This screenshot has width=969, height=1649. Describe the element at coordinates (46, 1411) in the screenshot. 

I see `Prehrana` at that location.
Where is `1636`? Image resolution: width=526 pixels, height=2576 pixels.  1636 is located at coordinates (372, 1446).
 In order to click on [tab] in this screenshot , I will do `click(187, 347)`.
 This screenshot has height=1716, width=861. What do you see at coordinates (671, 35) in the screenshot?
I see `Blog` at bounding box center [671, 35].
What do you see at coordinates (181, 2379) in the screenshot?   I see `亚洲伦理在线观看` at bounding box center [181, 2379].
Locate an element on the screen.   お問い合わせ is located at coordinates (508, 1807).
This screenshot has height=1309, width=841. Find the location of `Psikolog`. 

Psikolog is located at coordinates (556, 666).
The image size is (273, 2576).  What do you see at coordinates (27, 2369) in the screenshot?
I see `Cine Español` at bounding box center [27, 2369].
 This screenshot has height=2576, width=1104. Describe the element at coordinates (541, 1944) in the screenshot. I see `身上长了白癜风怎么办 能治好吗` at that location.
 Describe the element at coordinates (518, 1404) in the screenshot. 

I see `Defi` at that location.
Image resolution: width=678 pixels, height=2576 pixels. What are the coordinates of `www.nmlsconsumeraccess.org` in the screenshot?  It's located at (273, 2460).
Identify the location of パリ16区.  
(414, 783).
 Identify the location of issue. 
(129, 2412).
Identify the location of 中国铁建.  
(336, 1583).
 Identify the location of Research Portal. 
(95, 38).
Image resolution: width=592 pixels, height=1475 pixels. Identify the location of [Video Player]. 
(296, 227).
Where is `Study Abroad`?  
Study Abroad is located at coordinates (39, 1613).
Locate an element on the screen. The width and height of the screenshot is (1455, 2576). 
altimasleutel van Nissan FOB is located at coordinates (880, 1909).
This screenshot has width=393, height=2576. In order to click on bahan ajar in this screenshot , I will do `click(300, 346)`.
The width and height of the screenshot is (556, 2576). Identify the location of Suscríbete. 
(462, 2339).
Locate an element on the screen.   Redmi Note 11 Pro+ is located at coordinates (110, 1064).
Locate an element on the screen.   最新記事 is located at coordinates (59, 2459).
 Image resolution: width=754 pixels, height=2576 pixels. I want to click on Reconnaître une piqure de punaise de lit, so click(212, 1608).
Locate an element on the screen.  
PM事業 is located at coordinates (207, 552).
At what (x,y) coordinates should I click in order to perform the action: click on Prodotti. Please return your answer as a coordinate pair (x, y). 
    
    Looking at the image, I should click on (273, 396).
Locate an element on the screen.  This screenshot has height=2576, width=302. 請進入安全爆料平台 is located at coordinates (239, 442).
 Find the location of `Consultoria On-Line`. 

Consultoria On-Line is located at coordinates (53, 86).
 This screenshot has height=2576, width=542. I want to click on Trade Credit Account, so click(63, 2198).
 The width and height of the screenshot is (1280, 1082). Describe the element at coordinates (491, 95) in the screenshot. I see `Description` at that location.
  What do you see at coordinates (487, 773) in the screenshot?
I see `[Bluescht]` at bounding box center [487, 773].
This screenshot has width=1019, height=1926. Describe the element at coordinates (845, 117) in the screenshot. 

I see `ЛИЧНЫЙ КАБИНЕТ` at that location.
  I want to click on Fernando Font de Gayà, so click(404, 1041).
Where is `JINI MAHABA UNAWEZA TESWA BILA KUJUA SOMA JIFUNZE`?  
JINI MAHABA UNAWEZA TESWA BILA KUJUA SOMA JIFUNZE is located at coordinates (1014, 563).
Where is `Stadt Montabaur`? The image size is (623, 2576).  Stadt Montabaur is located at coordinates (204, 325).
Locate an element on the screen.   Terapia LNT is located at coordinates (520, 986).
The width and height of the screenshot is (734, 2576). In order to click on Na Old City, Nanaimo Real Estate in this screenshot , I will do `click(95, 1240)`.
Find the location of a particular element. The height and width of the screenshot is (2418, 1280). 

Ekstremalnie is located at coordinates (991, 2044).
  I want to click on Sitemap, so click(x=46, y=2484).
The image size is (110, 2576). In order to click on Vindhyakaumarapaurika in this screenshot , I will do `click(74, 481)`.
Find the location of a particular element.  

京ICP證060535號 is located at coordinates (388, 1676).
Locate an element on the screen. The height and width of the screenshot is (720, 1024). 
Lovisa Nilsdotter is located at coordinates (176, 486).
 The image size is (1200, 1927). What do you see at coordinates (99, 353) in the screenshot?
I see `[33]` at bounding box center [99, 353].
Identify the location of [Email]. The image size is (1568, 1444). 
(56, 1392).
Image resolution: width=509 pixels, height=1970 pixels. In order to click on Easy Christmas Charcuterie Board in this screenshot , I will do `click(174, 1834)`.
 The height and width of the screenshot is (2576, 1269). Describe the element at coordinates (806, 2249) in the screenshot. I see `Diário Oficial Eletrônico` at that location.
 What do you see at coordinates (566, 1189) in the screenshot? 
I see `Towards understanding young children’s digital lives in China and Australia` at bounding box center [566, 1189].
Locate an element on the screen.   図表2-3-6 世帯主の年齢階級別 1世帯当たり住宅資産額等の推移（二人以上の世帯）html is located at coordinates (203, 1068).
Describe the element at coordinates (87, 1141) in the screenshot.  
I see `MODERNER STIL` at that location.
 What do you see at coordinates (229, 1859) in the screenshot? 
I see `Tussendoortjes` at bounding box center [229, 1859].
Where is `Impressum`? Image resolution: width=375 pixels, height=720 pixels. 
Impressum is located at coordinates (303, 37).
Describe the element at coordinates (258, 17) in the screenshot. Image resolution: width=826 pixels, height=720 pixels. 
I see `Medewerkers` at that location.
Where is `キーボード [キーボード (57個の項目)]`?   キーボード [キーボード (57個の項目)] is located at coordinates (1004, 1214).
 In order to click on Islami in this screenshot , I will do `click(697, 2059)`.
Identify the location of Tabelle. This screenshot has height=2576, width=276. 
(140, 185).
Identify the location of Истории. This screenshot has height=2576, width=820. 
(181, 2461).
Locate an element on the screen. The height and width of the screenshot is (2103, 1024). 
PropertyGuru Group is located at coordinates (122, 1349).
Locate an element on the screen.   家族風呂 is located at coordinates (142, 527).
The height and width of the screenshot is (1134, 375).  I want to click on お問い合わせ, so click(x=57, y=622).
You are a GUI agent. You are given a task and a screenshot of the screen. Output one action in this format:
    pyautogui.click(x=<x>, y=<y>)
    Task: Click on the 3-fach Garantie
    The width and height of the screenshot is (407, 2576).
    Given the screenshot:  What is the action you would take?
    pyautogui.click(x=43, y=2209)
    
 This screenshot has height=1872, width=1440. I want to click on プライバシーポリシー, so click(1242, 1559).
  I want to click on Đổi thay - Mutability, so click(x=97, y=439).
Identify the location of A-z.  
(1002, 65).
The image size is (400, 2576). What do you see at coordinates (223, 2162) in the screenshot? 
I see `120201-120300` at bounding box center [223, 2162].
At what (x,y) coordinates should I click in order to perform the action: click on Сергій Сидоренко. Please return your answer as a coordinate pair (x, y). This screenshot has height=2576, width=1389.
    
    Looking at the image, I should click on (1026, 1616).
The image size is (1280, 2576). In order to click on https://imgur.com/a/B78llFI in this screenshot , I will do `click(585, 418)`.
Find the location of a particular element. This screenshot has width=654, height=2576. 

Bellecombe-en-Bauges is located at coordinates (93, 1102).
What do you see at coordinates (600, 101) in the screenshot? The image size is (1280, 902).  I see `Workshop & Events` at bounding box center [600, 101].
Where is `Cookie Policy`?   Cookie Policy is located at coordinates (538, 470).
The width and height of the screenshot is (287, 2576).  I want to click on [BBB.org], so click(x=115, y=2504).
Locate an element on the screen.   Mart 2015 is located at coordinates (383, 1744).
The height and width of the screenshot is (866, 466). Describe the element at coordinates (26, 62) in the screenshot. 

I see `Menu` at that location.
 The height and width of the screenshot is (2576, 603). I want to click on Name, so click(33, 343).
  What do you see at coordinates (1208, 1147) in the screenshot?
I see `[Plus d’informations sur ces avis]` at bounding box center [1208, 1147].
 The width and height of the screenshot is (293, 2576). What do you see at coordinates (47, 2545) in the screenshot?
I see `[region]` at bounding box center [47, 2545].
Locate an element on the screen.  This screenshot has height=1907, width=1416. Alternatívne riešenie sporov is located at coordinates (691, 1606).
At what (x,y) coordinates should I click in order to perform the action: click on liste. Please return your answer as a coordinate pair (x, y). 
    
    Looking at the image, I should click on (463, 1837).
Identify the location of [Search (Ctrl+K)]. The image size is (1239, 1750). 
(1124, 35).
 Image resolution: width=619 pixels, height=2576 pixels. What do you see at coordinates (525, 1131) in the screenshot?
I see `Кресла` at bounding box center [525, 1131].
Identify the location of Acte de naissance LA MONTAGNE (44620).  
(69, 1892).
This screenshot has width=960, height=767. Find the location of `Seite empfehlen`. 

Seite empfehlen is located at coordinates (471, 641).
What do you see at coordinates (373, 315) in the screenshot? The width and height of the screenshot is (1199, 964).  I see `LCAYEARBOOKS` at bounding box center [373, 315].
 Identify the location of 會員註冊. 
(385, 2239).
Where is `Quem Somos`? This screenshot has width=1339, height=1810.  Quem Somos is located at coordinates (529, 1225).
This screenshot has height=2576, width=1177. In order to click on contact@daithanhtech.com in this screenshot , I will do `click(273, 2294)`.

Task item :: Once the line containing "This screenshot has width=393, height=2576." has been retyped, stop. Begin at the first line of the material and reproduce every line up to it exactly.

Answer to the problem ::
This screenshot has width=969, height=1649. Describe the element at coordinates (46, 1411) in the screenshot. 

I see `Prehrana` at that location.
Where is `1636`? Image resolution: width=526 pixels, height=2576 pixels.  1636 is located at coordinates (372, 1446).
 In order to click on [tab] in this screenshot , I will do `click(187, 347)`.
 This screenshot has height=1716, width=861. What do you see at coordinates (671, 35) in the screenshot?
I see `Blog` at bounding box center [671, 35].
What do you see at coordinates (181, 2379) in the screenshot?   I see `亚洲伦理在线观看` at bounding box center [181, 2379].
Locate an element on the screen.   お問い合わせ is located at coordinates (508, 1807).
This screenshot has height=1309, width=841. Find the location of `Psikolog`. 

Psikolog is located at coordinates (556, 666).
The image size is (273, 2576).  What do you see at coordinates (27, 2369) in the screenshot?
I see `Cine Español` at bounding box center [27, 2369].
 This screenshot has height=2576, width=1104. Describe the element at coordinates (541, 1944) in the screenshot. I see `身上长了白癜风怎么办 能治好吗` at that location.
 Describe the element at coordinates (518, 1404) in the screenshot. 

I see `Defi` at that location.
Image resolution: width=678 pixels, height=2576 pixels. What are the coordinates of `www.nmlsconsumeraccess.org` in the screenshot?  It's located at (273, 2460).
Identify the location of パリ16区.  
(414, 783).
 Identify the location of issue. 
(129, 2412).
Identify the location of 中国铁建.  
(336, 1583).
 Identify the location of Research Portal. 
(95, 38).
Image resolution: width=592 pixels, height=1475 pixels. Identify the location of [Video Player]. 
(296, 227).
Where is `Study Abroad`?  
Study Abroad is located at coordinates (39, 1613).
Locate an element on the screen. The width and height of the screenshot is (1455, 2576). 
altimasleutel van Nissan FOB is located at coordinates (880, 1909).
This screenshot has width=393, height=2576. In order to click on bahan ajar in this screenshot , I will do `click(300, 346)`.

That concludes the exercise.